The other weird thing is that the filmmakers retain the English setting and character names, though everyone speaks Spanish and many of the actors are very obviously South American. It’s possible that making the story happen in a far-off land diverted the censors from inferring any social critique.

Cameraman Alberto Etchebehere has developed the X-Files approach to night shoots, blasting a big light through the treetops to simulate moonlight, only there seem to be moons everywhere you turn. Whatever, it’s dramatic and beautiful. He gets the same effect with some strange streetlights, which certainly don’t look British, although the fog is authentic.
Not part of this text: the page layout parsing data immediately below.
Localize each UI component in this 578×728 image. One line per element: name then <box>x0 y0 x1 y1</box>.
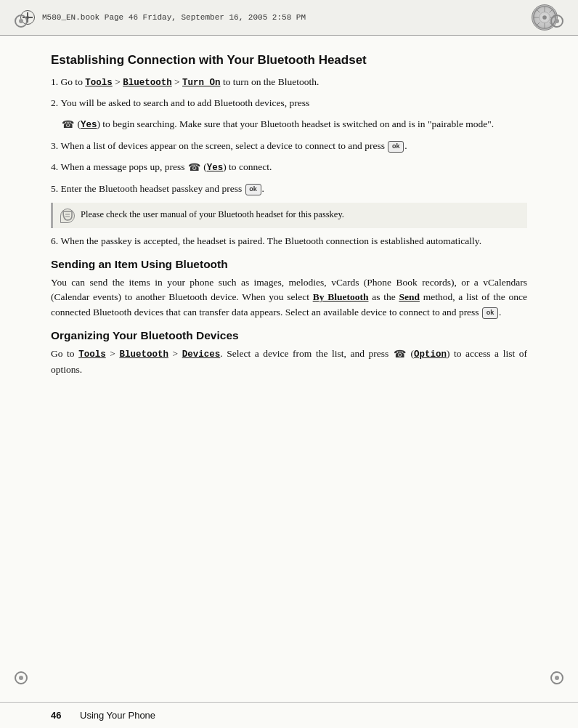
section2-title: Sending an Item Using Bluetooth <box>51 258 527 271</box>
phone-yes-icon-4: ☎ <box>188 160 200 176</box>
step-2-cont: ☎ (Yes) to begin searching. Make sure th… <box>61 117 527 133</box>
by-bluetooth-label: By Bluetooth <box>313 291 369 302</box>
main-content: Establishing Connection with Your Blueto… <box>0 36 578 702</box>
header-left: M580_EN.book Page 46 Friday, September 1… <box>20 10 306 25</box>
note-icon <box>60 209 75 223</box>
tools-label: Tools <box>78 349 106 360</box>
step-6: 6. When the passkey is accepted, the hea… <box>51 234 527 249</box>
svg-line-10 <box>537 23 540 26</box>
section2-paragraph: You can send the items in your phone suc… <box>51 275 527 321</box>
note-text: Please check the user manual of your Blu… <box>81 208 344 222</box>
option-label: Option <box>414 349 447 360</box>
svg-point-2 <box>542 15 547 20</box>
step-5: 5. Enter the Bluetooth headset passkey a… <box>51 182 527 197</box>
footer-section-title: Using Your Phone <box>80 710 155 721</box>
section3-paragraph: Go to Tools > Bluetooth > Devices. Selec… <box>51 347 527 378</box>
step-1: 1. Go to Tools > Bluetooth > Turn On to … <box>51 75 527 90</box>
book-info: M580_EN.book Page 46 Friday, September 1… <box>42 13 306 22</box>
note-box: Please check the user manual of your Blu… <box>51 203 527 228</box>
bluetooth-label: Bluetooth <box>119 349 168 360</box>
step-4: 4. When a message pops up, press ☎ (Yes)… <box>51 160 527 176</box>
svg-line-9 <box>550 9 553 13</box>
svg-line-7 <box>537 9 540 13</box>
devices-label: Devices <box>182 349 221 360</box>
phone-yes-icon-2: ☎ <box>62 117 74 133</box>
deco-corner-tr <box>550 15 563 28</box>
ok-icon-s2: ok <box>482 307 498 319</box>
section1-title: Establishing Connection with Your Blueto… <box>51 53 527 68</box>
header-bar: M580_EN.book Page 46 Friday, September 1… <box>0 0 578 36</box>
ok-icon-5: ok <box>245 184 261 195</box>
step-3: 3. When a list of devices appear on the … <box>51 139 527 154</box>
deco-corner-tl <box>15 15 28 28</box>
page: M580_EN.book Page 46 Friday, September 1… <box>0 0 578 728</box>
ok-icon-3: ok <box>388 141 404 153</box>
footer: 46 Using Your Phone <box>0 702 578 728</box>
send-label: Send <box>399 291 420 302</box>
phone-option-icon: ☎ <box>394 347 406 363</box>
section3-title: Organizing Your Bluetooth Devices <box>51 329 527 342</box>
step-2: 2. You will be asked to search and to ad… <box>51 96 527 111</box>
page-number: 46 <box>51 710 65 721</box>
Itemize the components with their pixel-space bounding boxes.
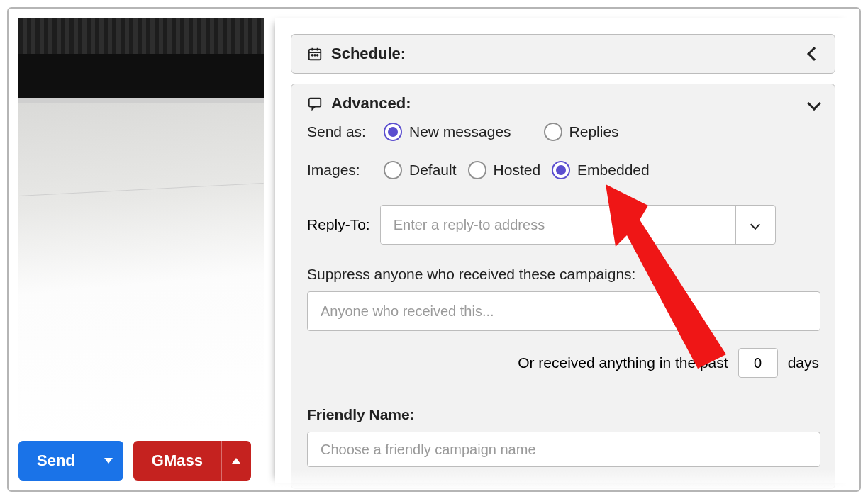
send-as-label: Send as:: [307, 123, 372, 140]
compose-image-preview: [18, 18, 264, 431]
gmass-button-label: GMass: [152, 452, 203, 470]
reply-to-row: Reply-To:: [291, 205, 835, 245]
past-days-row: Or received anything in the past days: [291, 348, 835, 378]
schedule-section[interactable]: Schedule:: [291, 34, 835, 74]
svg-point-5: [314, 55, 316, 56]
radio-images-embedded-label: Embedded: [577, 162, 650, 179]
gmass-button-group: GMass: [133, 441, 251, 481]
advanced-header[interactable]: Advanced:: [291, 84, 835, 118]
reply-to-combo: [380, 205, 776, 245]
chevron-down-icon: [750, 220, 760, 230]
message-icon: [307, 96, 323, 111]
compose-action-buttons: Send GMass: [18, 441, 251, 481]
radio-new-messages[interactable]: New messages: [384, 123, 511, 141]
gmass-button[interactable]: GMass: [133, 441, 221, 481]
send-dropdown-button[interactable]: [94, 441, 123, 481]
advanced-section: Advanced: Send as: New messages Replies: [291, 84, 835, 489]
past-days-input[interactable]: [738, 348, 778, 378]
radio-images-hosted-label: Hosted: [494, 162, 541, 179]
triangle-down-icon: [104, 458, 113, 464]
images-row: Images: Default Hosted Embedded: [291, 157, 835, 184]
svg-point-6: [317, 55, 318, 56]
past-days-prefix: Or received anything in the past: [518, 354, 728, 371]
svg-point-4: [311, 55, 313, 56]
send-button[interactable]: Send: [18, 441, 94, 481]
reply-to-input[interactable]: [381, 206, 735, 244]
screenshot-frame: Schedule: Advanced:: [7, 7, 861, 492]
radio-new-messages-label: New messages: [409, 123, 511, 140]
svg-rect-7: [309, 99, 321, 107]
gmass-dropdown-button[interactable]: [221, 441, 251, 481]
radio-images-default-label: Default: [409, 162, 457, 179]
chevron-down-icon: [807, 96, 821, 111]
send-button-label: Send: [37, 452, 75, 470]
send-as-row: Send as: New messages Replies: [291, 118, 835, 145]
radio-replies-label: Replies: [569, 123, 619, 140]
chevron-left-icon: [807, 47, 821, 61]
calendar-icon: [307, 46, 323, 62]
advanced-title: Advanced:: [331, 94, 411, 113]
reply-to-label: Reply-To:: [307, 216, 370, 233]
triangle-up-icon: [232, 458, 240, 464]
schedule-title: Schedule:: [331, 45, 406, 63]
friendly-name-input[interactable]: [307, 432, 820, 467]
radio-replies[interactable]: Replies: [544, 123, 619, 141]
reply-to-dropdown-button[interactable]: [735, 206, 775, 244]
gmass-settings-panel: Schedule: Advanced:: [275, 18, 851, 483]
radio-images-hosted[interactable]: Hosted: [468, 161, 541, 179]
friendly-name-label: Friendly Name:: [291, 406, 835, 423]
suppress-input[interactable]: [307, 291, 820, 331]
images-label: Images:: [307, 162, 372, 179]
send-button-group: Send: [18, 441, 123, 481]
radio-images-default[interactable]: Default: [384, 161, 457, 179]
radio-images-embedded[interactable]: Embedded: [552, 161, 650, 179]
suppress-label: Suppress anyone who received these campa…: [291, 266, 835, 283]
past-days-suffix: days: [788, 354, 819, 371]
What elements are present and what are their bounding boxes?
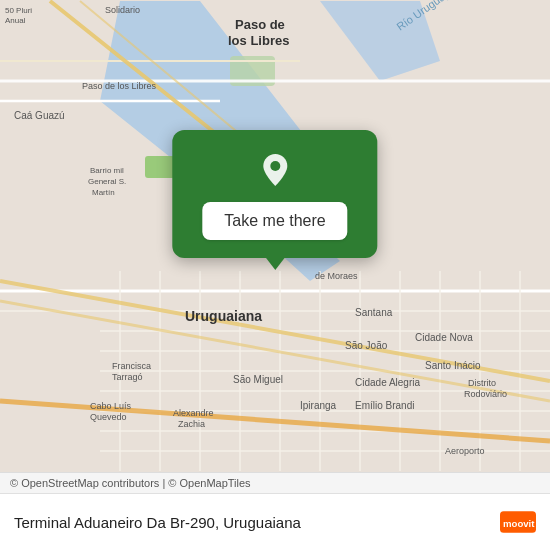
svg-text:de Moraes: de Moraes xyxy=(315,271,358,281)
svg-text:Zachia: Zachia xyxy=(178,419,205,429)
svg-text:Emílio Brandi: Emílio Brandi xyxy=(355,400,414,411)
svg-text:Cabo Luís: Cabo Luís xyxy=(90,401,132,411)
svg-text:moovit: moovit xyxy=(503,518,535,529)
svg-text:Barrio mil: Barrio mil xyxy=(90,166,124,175)
svg-text:Martín: Martín xyxy=(92,188,115,197)
svg-text:Alexandre: Alexandre xyxy=(173,408,214,418)
bottom-bar: © OpenStreetMap contributors | © OpenMap… xyxy=(0,472,550,550)
svg-text:Uruguaiana: Uruguaiana xyxy=(185,308,262,324)
svg-text:Anual: Anual xyxy=(5,16,26,25)
svg-text:Aeroporto: Aeroporto xyxy=(445,446,485,456)
svg-text:Cidade Nova: Cidade Nova xyxy=(415,332,473,343)
location-pin-icon xyxy=(255,150,295,190)
attribution-bar: © OpenStreetMap contributors | © OpenMap… xyxy=(0,473,550,494)
svg-text:São Miguel: São Miguel xyxy=(233,374,283,385)
svg-text:São João: São João xyxy=(345,340,388,351)
svg-text:Francisca: Francisca xyxy=(112,361,151,371)
take-me-there-button[interactable]: Take me there xyxy=(202,202,347,240)
svg-text:Cidade Alegria: Cidade Alegria xyxy=(355,377,420,388)
svg-text:General S.: General S. xyxy=(88,177,126,186)
moovit-brand-icon: moovit xyxy=(500,504,536,540)
svg-text:los Libres: los Libres xyxy=(228,33,289,48)
moovit-logo: moovit xyxy=(500,504,536,540)
svg-text:Santo Inácio: Santo Inácio xyxy=(425,360,481,371)
svg-text:Caá Guazú: Caá Guazú xyxy=(14,110,65,121)
attribution-text: © OpenStreetMap contributors | © OpenMap… xyxy=(10,477,251,489)
svg-text:Solidario: Solidario xyxy=(105,5,140,15)
svg-text:Paso de los Libres: Paso de los Libres xyxy=(82,81,157,91)
svg-text:Rodoviário: Rodoviário xyxy=(464,389,507,399)
location-popup: Take me there xyxy=(172,130,377,258)
svg-text:Santana: Santana xyxy=(355,307,393,318)
svg-rect-2 xyxy=(145,156,175,178)
location-bar: Terminal Aduaneiro Da Br-290, Uruguaiana… xyxy=(0,494,550,550)
svg-text:Quevedo: Quevedo xyxy=(90,412,127,422)
svg-text:Ipiranga: Ipiranga xyxy=(300,400,337,411)
svg-text:Tarragó: Tarragó xyxy=(112,372,143,382)
app-container: Paso de los Libres Paso de los Libres Ca… xyxy=(0,0,550,550)
svg-text:Paso de: Paso de xyxy=(235,17,285,32)
svg-point-61 xyxy=(270,161,280,171)
location-name: Terminal Aduaneiro Da Br-290, Uruguaiana xyxy=(14,514,301,531)
svg-text:Distrito: Distrito xyxy=(468,378,496,388)
svg-text:50 Pluri: 50 Pluri xyxy=(5,6,32,15)
map-container: Paso de los Libres Paso de los Libres Ca… xyxy=(0,0,550,472)
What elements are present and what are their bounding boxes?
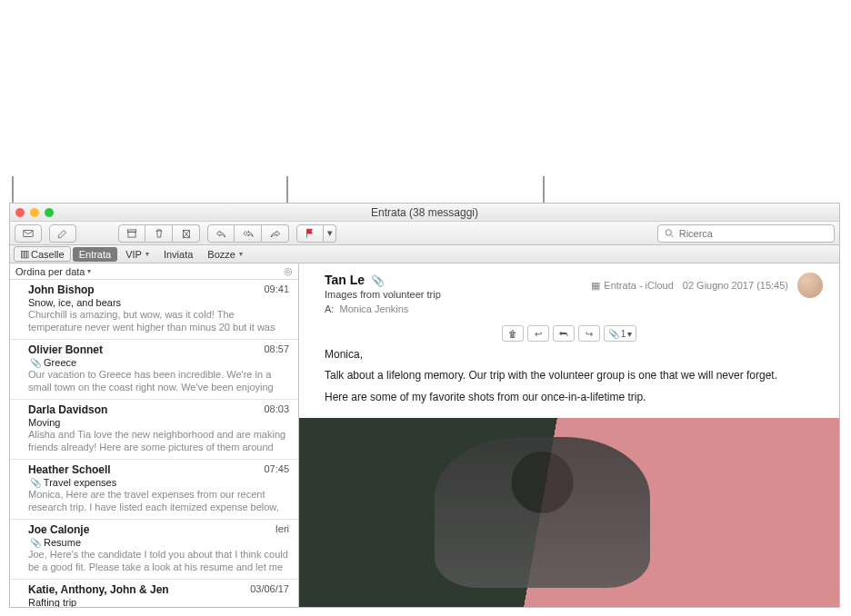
sent-tab[interactable]: Inviata: [157, 247, 199, 262]
embedded-image: [299, 418, 839, 607]
item-preview: Our vacation to Greece has been incredib…: [28, 369, 289, 394]
delete-button[interactable]: [145, 224, 173, 243]
sort-bar[interactable]: Ordina per data ▾ ◎: [10, 263, 298, 280]
message-item[interactable]: Olivier Bonnet08:57📎 GreeceOur vacation …: [10, 340, 298, 400]
mini-reply-all-button[interactable]: ⮪: [553, 325, 575, 342]
toolbar: ▾: [10, 222, 839, 245]
svg-point-7: [666, 229, 671, 234]
compose-button[interactable]: [49, 224, 76, 243]
reply-all-button[interactable]: [235, 224, 262, 243]
svg-rect-3: [24, 230, 34, 236]
message-item[interactable]: Joe CalonjeIeri📎 ResumeJoe, Here's the c…: [10, 520, 298, 580]
message-item[interactable]: John Bishop09:41Snow, ice, and bearsChur…: [10, 280, 298, 340]
header-to: A: Monica Jenkins: [325, 303, 823, 314]
mail-window: Entrata (38 messaggi) ▾ ▥Caselle: [9, 203, 840, 608]
chevron-down-icon: ▾: [87, 267, 91, 275]
item-subject: 📎 Resume: [28, 537, 289, 548]
item-preview: Alisha and Tia love the new neighborhood…: [28, 429, 289, 454]
message-item[interactable]: Heather Schoell07:45📎 Travel expensesMon…: [10, 460, 298, 520]
mini-delete-button[interactable]: 🗑: [502, 325, 524, 342]
header-date: 02 Giugno 2017 (15:45): [683, 280, 788, 291]
item-subject: Snow, ice, and bears: [28, 297, 289, 308]
reply-button[interactable]: [207, 224, 235, 243]
inbox-tab[interactable]: Entrata: [73, 247, 117, 262]
message-item[interactable]: Darla Davidson08:03MovingAlisha and Tia …: [10, 400, 298, 460]
folder-icon: ▦ Entrata - iCloud: [591, 280, 673, 292]
item-subject: 📎 Greece: [28, 357, 289, 368]
item-from: John Bishop: [28, 283, 95, 296]
reading-pane: Tan Le 📎 Images from volunteer trip A: M…: [299, 263, 839, 607]
search-icon: [664, 227, 676, 240]
item-from: Olivier Bonnet: [28, 343, 103, 356]
junk-button[interactable]: [173, 224, 200, 243]
filter-icon[interactable]: ◎: [284, 265, 293, 277]
item-preview: Monica, Here are the travel expenses fro…: [28, 489, 289, 514]
item-time: 07:45: [264, 463, 289, 476]
item-subject: Rafting trip: [28, 597, 289, 607]
drafts-tab[interactable]: Bozze: [201, 247, 249, 262]
get-mail-button[interactable]: [15, 224, 42, 243]
item-from: Joe Calonje: [28, 523, 89, 536]
item-from: Darla Davidson: [28, 403, 107, 416]
header-from: Tan Le: [325, 273, 365, 287]
window-title: Entrata (38 messaggi): [10, 206, 839, 219]
search-input[interactable]: [679, 228, 828, 239]
message-body: Monica, Talk about a lifelong memory. Ou…: [299, 345, 839, 418]
sort-label: Ordina per data: [15, 266, 85, 277]
mini-forward-button[interactable]: ↪: [578, 325, 600, 342]
message-list: Ordina per data ▾ ◎ John Bishop09:41Snow…: [10, 263, 299, 607]
svg-rect-5: [128, 232, 135, 237]
attachment-icon: 📎: [30, 538, 41, 548]
item-subject: Moving: [28, 417, 289, 428]
item-subject: 📎 Travel expenses: [28, 477, 289, 488]
item-preview: Joe, Here's the candidate I told you abo…: [28, 549, 289, 574]
item-time: 03/06/17: [250, 583, 289, 596]
flag-menu-button[interactable]: ▾: [324, 224, 336, 243]
forward-button[interactable]: [262, 224, 289, 243]
item-from: Katie, Anthony, John & Jen: [28, 583, 169, 596]
message-header: Tan Le 📎 Images from volunteer trip A: M…: [299, 263, 839, 320]
mailboxes-tab[interactable]: ▥Caselle: [14, 246, 71, 262]
item-from: Heather Schoell: [28, 463, 111, 476]
vip-tab[interactable]: VIP: [119, 247, 155, 262]
message-item[interactable]: Katie, Anthony, John & Jen03/06/17Raftin…: [10, 580, 298, 607]
search-field[interactable]: [657, 224, 835, 243]
mini-attachments-button[interactable]: 📎 1 ▾: [604, 325, 637, 342]
header-folder: Entrata - iCloud: [604, 280, 673, 291]
item-time: 09:41: [264, 283, 289, 296]
message-action-bar: 🗑 ↩ ⮪ ↪ 📎 1 ▾: [299, 325, 839, 342]
sidebar-icon: ▥: [20, 248, 29, 260]
flag-button[interactable]: [296, 224, 324, 243]
favorites-bar: ▥Caselle Entrata VIP Inviata Bozze: [10, 245, 839, 263]
titlebar: Entrata (38 messaggi): [10, 204, 839, 222]
attachment-icon: 📎: [30, 478, 41, 488]
item-time: Ieri: [275, 523, 289, 536]
mini-reply-button[interactable]: ↩: [527, 325, 549, 342]
item-time: 08:03: [264, 403, 289, 416]
avatar: [797, 273, 823, 298]
attachment-icon: 📎: [371, 274, 385, 287]
attachment-icon: 📎: [30, 358, 41, 368]
item-time: 08:57: [264, 343, 289, 356]
archive-button[interactable]: [118, 224, 145, 243]
item-preview: Churchill is amazing, but wow, was it co…: [28, 309, 289, 334]
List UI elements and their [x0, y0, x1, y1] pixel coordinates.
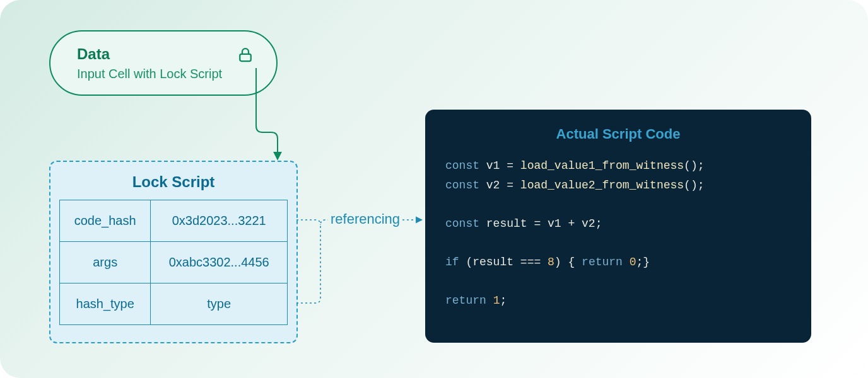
data-cell-subtitle: Input Cell with Lock Script — [77, 67, 250, 81]
code-keyword: const — [445, 217, 479, 230]
code-keyword: return — [582, 256, 623, 268]
table-row: args 0xabc3302...4456 — [60, 242, 288, 284]
code-keyword: if — [445, 256, 459, 268]
dotted-code-hash-branch — [296, 220, 320, 225]
code-number: 8 — [548, 256, 554, 268]
code-panel: Actual Script Code const v1 = load_value… — [425, 110, 811, 343]
code-text: = — [507, 159, 520, 172]
diagram-canvas: Data Input Cell with Lock Script Lock Sc… — [0, 0, 868, 378]
data-cell: Data Input Cell with Lock Script — [49, 30, 278, 96]
code-text: ;} — [636, 256, 650, 268]
lock-script-title: Lock Script — [59, 173, 288, 191]
code-text: (result === — [459, 256, 548, 268]
code-text: v1 + v2; — [548, 217, 602, 230]
code-keyword: const — [445, 159, 479, 172]
data-cell-title: Data — [77, 45, 250, 63]
code-number: 1 — [493, 294, 500, 307]
code-text: v2 — [479, 179, 507, 192]
code-text: v1 — [479, 159, 507, 172]
cell-hash-type-key: hash_type — [60, 284, 151, 325]
lock-script-table: code_hash 0x3d2023...3221 args 0xabc3302… — [59, 200, 288, 325]
code-function: load_value1_from_witness — [520, 159, 684, 172]
code-text — [486, 294, 493, 307]
lock-script-panel: Lock Script code_hash 0x3d2023...3221 ar… — [49, 161, 298, 343]
table-row: hash_type type — [60, 284, 288, 325]
table-row: code_hash 0x3d2023...3221 — [60, 200, 288, 242]
cell-args-key: args — [60, 242, 151, 284]
code-text: ) { — [554, 256, 582, 268]
code-text: ; — [500, 294, 507, 307]
code-number: 0 — [630, 256, 636, 268]
code-keyword: const — [445, 179, 479, 192]
code-function: load_value2_from_witness — [520, 179, 684, 192]
cell-code-hash-key: code_hash — [60, 200, 151, 242]
code-text: = — [534, 217, 548, 230]
cell-code-hash-value: 0x3d2023...3221 — [151, 200, 288, 242]
code-keyword: return — [445, 294, 486, 307]
code-text: (); — [684, 159, 704, 172]
dotted-hash-type-branch — [296, 220, 328, 303]
referencing-label: referencing — [328, 211, 402, 227]
svg-rect-0 — [240, 54, 251, 61]
cell-args-value: 0xabc3302...4456 — [151, 242, 288, 284]
code-panel-body: const v1 = load_value1_from_witness(); c… — [445, 156, 791, 311]
code-text: = — [507, 179, 520, 192]
code-text — [623, 256, 630, 268]
code-text: (); — [684, 179, 704, 192]
cell-hash-type-value: type — [151, 284, 288, 325]
code-panel-title: Actual Script Code — [445, 126, 791, 142]
code-text: result — [479, 217, 534, 230]
lock-icon — [236, 45, 255, 64]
Also, lovely Hollywood-style hallucinatory dream-flashback montage.

First Deebs

Posted in FILM with tags , , , , , on October 9, 2023 by dcairns

Harry Piel is big in the Giornate Del Cinema Muto this year. And I was excited to see, finally, a Joe Deebs thriller. These detective yarns were big Germany during and immediately after the great war — Joe May made his name in them, and Fritz Lang got his first movie job by selling a thriller plot to May (DIE HOCHZEIT IM EXCENTRICCLUB). Harry Piel, who specialties as star-director was stunts and explosions, would obviously fit right in.

While I was researching May for our video essay on THE INDIAN TOMB, I got interested in these capers, but there were none available to see. I would have liked — would still like — to see one helmed by May himself, but Piel should be a capable substitute.

Meanwhile, here are some posters and ads for some of these detective flicks. The first detective hero was Stuart Webbs — the detectives were always English, in honour/imitation of Sherlock Holmes, and the German populace flocked to these Anglophile adventures even as we were killing each other en masse in the trenches.

And Webbs begat Deebs — May split with his star who went off to make more Webbs films, so May started a rival character with the strange name of Deebs.

As with James Bond, Deebs was played by several different actors, and they tended to pursue separate careers as soon as they’d made a name for themselves. Deebs was also known by different names in different territories — Prof. Nick Fantom is a much cooler name.

Can’t wait to see this vintage malarkey. Cover me — I’m going in.